Ahead of him, as well as the desire to computerize health in Portugal, lies the challenge of growth, and of being able to respond to the demands of software development, which, in 5 or 10 years, will be comparable to those that emerge when new medication is discovered. In other words, there will be no room for amateurs with this kind of software development – it will only be carried out by a handful of companies in the world.
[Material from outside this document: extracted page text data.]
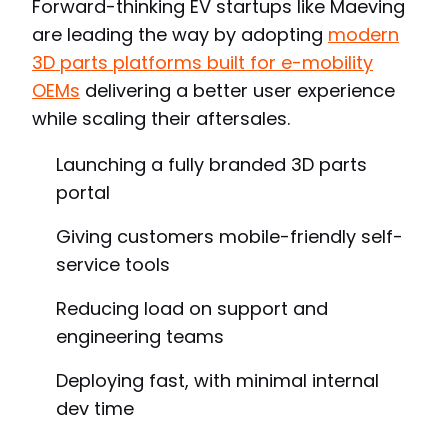
Forward-thinking EV startups like Maeving
are leading the way by adopting
modern
3D parts platforms built for e-mobility
OEMs
delivering a better user experience
while scaling their aftersales.
Launching a fully branded 3D parts
portal
Giving customers mobile-friendly self-
service tools
Reducing load on support and
engineering teams
Deploying fast, with minimal internal
dev time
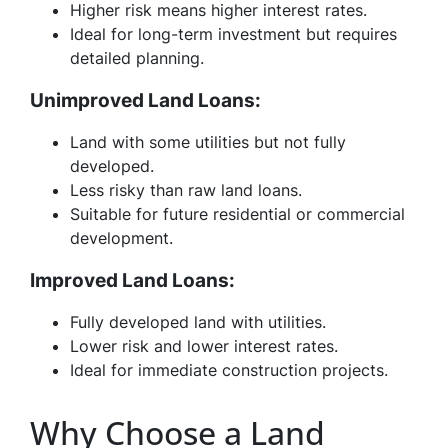
Higher risk means higher interest rates.
Ideal for long-term investment but requires
detailed planning.
Unimproved Land Loans:
Land with some utilities but not fully
developed.
Less risky than raw land loans.
Suitable for future residential or commercial
development.
Improved Land Loans:
Fully developed land with utilities.
Lower risk and lower interest rates.
Ideal for immediate construction projects.
Why Choose a Land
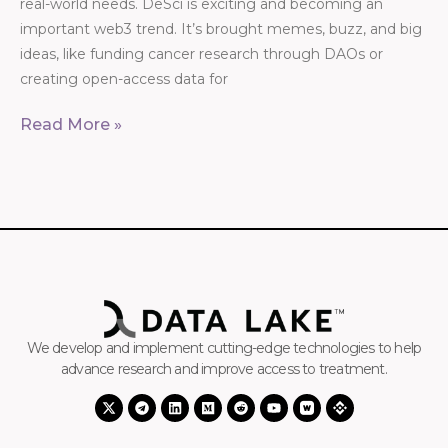
real-world needs. DeSci is exciting and becoming an
important web3 trend. It’s brought memes, buzz, and big
ideas, like funding cancer research through DAOs or
creating open-access data for
Read More »
We develop and implement cutting-edge technologies to help
advance research and improve access to treatment.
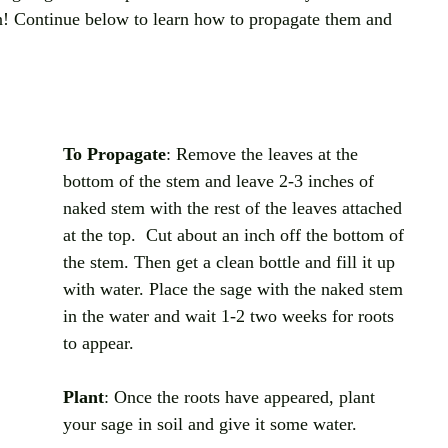
n! Continue below to learn how to propagate them and 
To Propagate
: Remove the leaves at the 
bottom of the stem and leave 2-3 inches of 
naked stem with the rest of the leaves attached 
at the top.  Cut about an inch off the bottom of 
the stem. Then get a clean bottle and fill it up 
with water. Place the sage with the naked stem 
in the water and wait 1-2 two weeks for roots 
to appear. 
Plant
: Once the roots have appeared, plant 
your sage in soil and give it some water. 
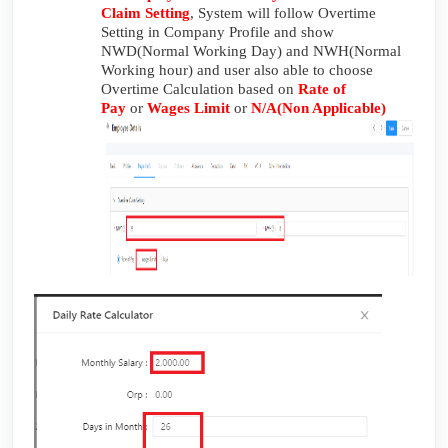
Claim Setting
, System will follow Overtime
Setting in Company Profile and show
NWD(Normal Working Day) and NWH(Normal
Working hour) and user also able to choose
Overtime Calculation based on
Rate of
Pay
or
Wages Limit
or
N/A(Non Applicable)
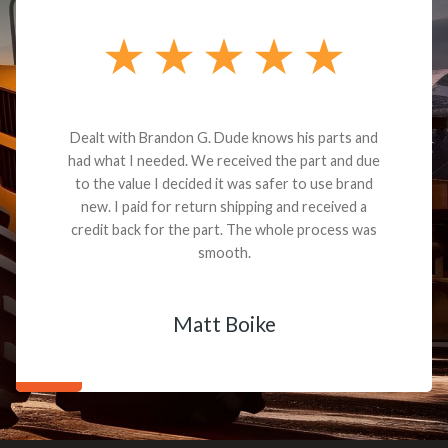
Dealt with Brandon G. Dude knows his parts and
had what I needed. We received the part and due
to the value I decided it was safer to use brand
new. I paid for return shipping and received a
credit back for the part. The whole process was
smooth.
Matt Boike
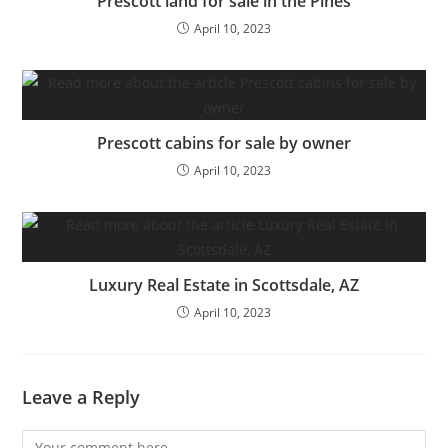
Prescott land for sale in the Pines
April 10, 2023
Prescott cabins for sale by owner
April 10, 2023
Luxury Real Estate in Scottsdale, AZ
April 10, 2023
Leave a Reply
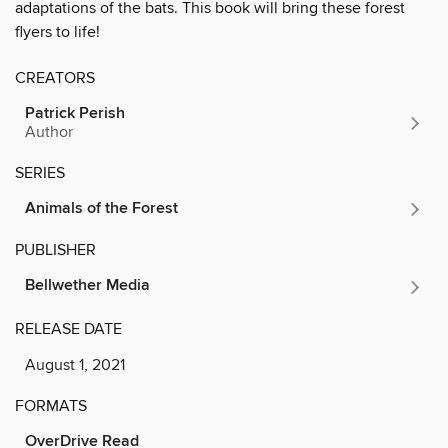
adaptations of the bats. This book will bring these forest
flyers to life!
CREATORS
Patrick Perish
Author
SERIES
Animals of the Forest
PUBLISHER
Bellwether Media
RELEASE DATE
August 1, 2021
FORMATS
OverDrive Read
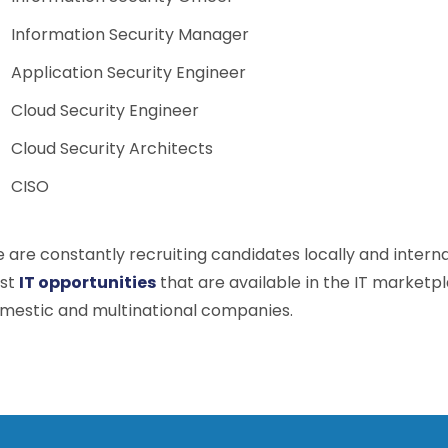
Information Security Manager
Application Security Engineer
Cloud Security Engineer
Cloud Security Architects
CISO
 are constantly recruiting candidates locally and intern
st
IT opportunities
that are available in the IT marketp
mestic and multinational companies.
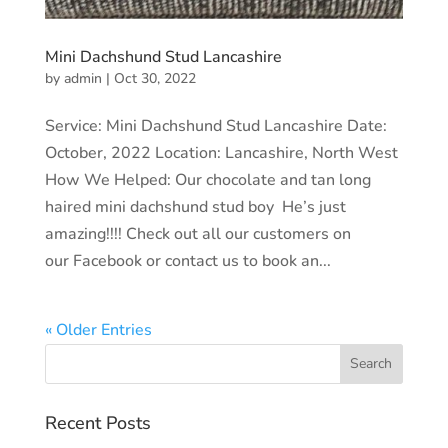
Mini Dachshund Stud Lancashire
by
admin
|
Oct 30, 2022
Service: Mini Dachshund Stud Lancashire Date:
October, 2022 Location: Lancashire, North West
How We Helped: Our chocolate and tan long
haired mini dachshund stud boy He’s just
amazing!!!! Check out all our customers on
our Facebook or contact us to book an...
« Older Entries
Recent Posts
Jorge Guimarães forecasts that by 2013 his company will have to invoice 200/300 million Euros a year in order to survive and maintain sustainable growth.

 

From death to space

 

“I’m 42 and a half. Yes I count the halves. I think my life is too short” This obvious statement begs the question: Yes, but isn’t that the case with everyone? “Only if nobody discovers the cure for death… I strongly believe that it’s possible to prolong life. A lot of research has been done in this area, and we will be among the last generations to die before the age of 100. The process has been set in motion and I would like to make my contribution”. Jorge Guimarães states that, by the time he is 45, at the latest, he would like to have set up a biotechnology firm doing work related to the ageing process: “I think death is inevitable”. He continues, “It’s a difficult subject. When I speak about this, the reaction I get is either one of great interest or complete unease. In our generation, at this precise moment, a series of scientific advances are being made which will allow for a significant prolonging of life. They might result in immortality in my grandchildren and great-grandchildren’s lifetimes”. In the face of our perplexity, the researcher declares: “It will happen. We are programmed to replicate and disappear. If we can overcome that problem, we can remain alive for a long time. Our cells have the capacity to create everything from scratch again. It’s just a matter of working on the right programs and everything will happen again”.

 

Another of the entrepreneur’s wishes is to travel to space, but it’s on hold for the time being, until it becomes something more commonplace and less fraught with risks. This is hardly surprising for a man who feels the weight of responsibility of employing 800 people all over the world. And for a father of three daughters he wants to see grow up.